Spindle compression reduces microtubule depolymerization at poles while leaving the tubulin sliding rate unchanged. Tubulin sliding (A) during and (B) after elongation in Ptk1 PA-GFP-α-tubulin spindles being compressed. Green bars mark the poles and red bars the leading edge of photomarked tubulin. Vertical white bar marks spindle length. Tubulin photomarking was performed at 2:25 (min:s) and 14:25. Compression started at 0:00 and scale bar corresponds to 5 μm. Kymographs show the motion of photomarked tubulin with respect to the poles (C) during (over 10 min) and (D) after (over 7.5 min) elongation; scale bar corresponds to 1 μm. (E) Histogram of tubulin sliding rates before (control), during and after spindle elongation. Respective positions of the photomark and pole in three example traces (F) during and (G) after elongation (time translation for clarity).

Figure 5

Compression regulates spindle size. (A) Sketch of the response of a Ptk2 spindle to compression. Curved black arrows depict tubulin polymerization at the kinetochore and depolymerization at the poles (poleward sliding). In panel 2, new k-fibers are in focus (different color). Gray region depicts a photomarked tubulin population. Depolymerization at poles is inhibited during elongation; we predict it to increase during contraction but this has not been shown.
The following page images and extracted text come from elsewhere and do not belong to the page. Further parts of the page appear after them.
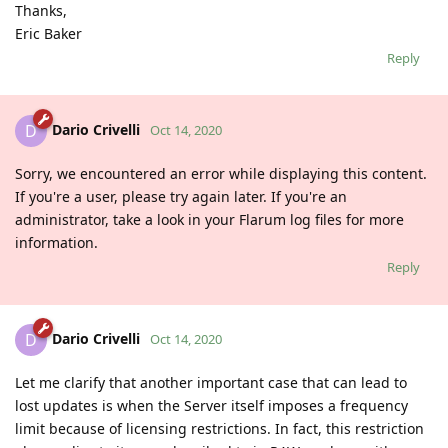
Thanks,
Eric Baker
Reply
Dario Crivelli
D
Oct 14, 2020
Sorry, we encountered an error while displaying this content.
If you're a user, please try again later. If you're an
administrator, take a look in your Flarum log files for more
information.
Reply
Dario Crivelli
D
Oct 14, 2020
Let me clarify that another important case that can lead to
lost updates is when the Server itself imposes a frequency
limit because of licensing restrictions. In fact, this restriction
For simplicity, active and passive responses are depicted in series, while they actually occur in parallel. (B) Mechanical coupling model for spindle length regulation, where the length of K-MTs is determined by force-dependent effects on microtubule dynamics at poles. Coupling between tension/compression on poles and K-MT dynamics is provided either by force-dependent regulation of the activity of a depolymerase, or by a direct effect of force on depolymerization. In either case, we postulate that the depolymerization rate at poles responds to the sum [43] of all the forces exerted on K-MTs (F), that we divide into pulling on plus-ends by kinetochores (red arrow), an outwards sliding force that is generated along the length of the K-MTs (green arrows), and pushing on minus-ends by other parts of the spindle or cell (gray arrow). K-MTs grow at the sliding rate until the original F (F_o) returns, when depolymerization resumes and a new spindle length steady-state is reached.